(Collected data)
======

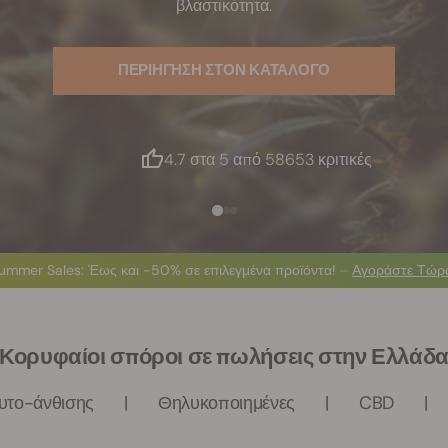
βλαστικότητα.
ΠΕΡΙΗΓΗΣΗ ΣΤΟΝ ΚΑΤΑΛΟΓΟ
4.7 στα 5 από 58653 κριτικές
ummer Sales
: Έως και -50% σε επιλεγμένα προϊόντα! ⏤
Αγοράστε Τώρ
Κορυφαίοι σπόροι σε πωλήσεις στην Ελλάδ
υτο-άνθισης
Θηλυκοποιημένες
CBD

======

# [AIM OF THE TASK]
Please set the data above down exactly, with the pictures removed.

# [PROBLEM SOLUTION]
βλαστικότητα.
ΠΕΡΙΗΓΗΣΗ ΣΤΟΝ ΚΑΤΑΛΟΓΟ
4.7 στα 5 από 58653 κριτικές
ummer Sales
: Έως και -50% σε επιλεγμένα προϊόντα! ⏤
Αγοράστε Τώρ
Κορυφαίοι σπόροι σε πωλήσεις στην Ελλάδ
υτο-άνθισης
Θηλυκοποιημένες
CBD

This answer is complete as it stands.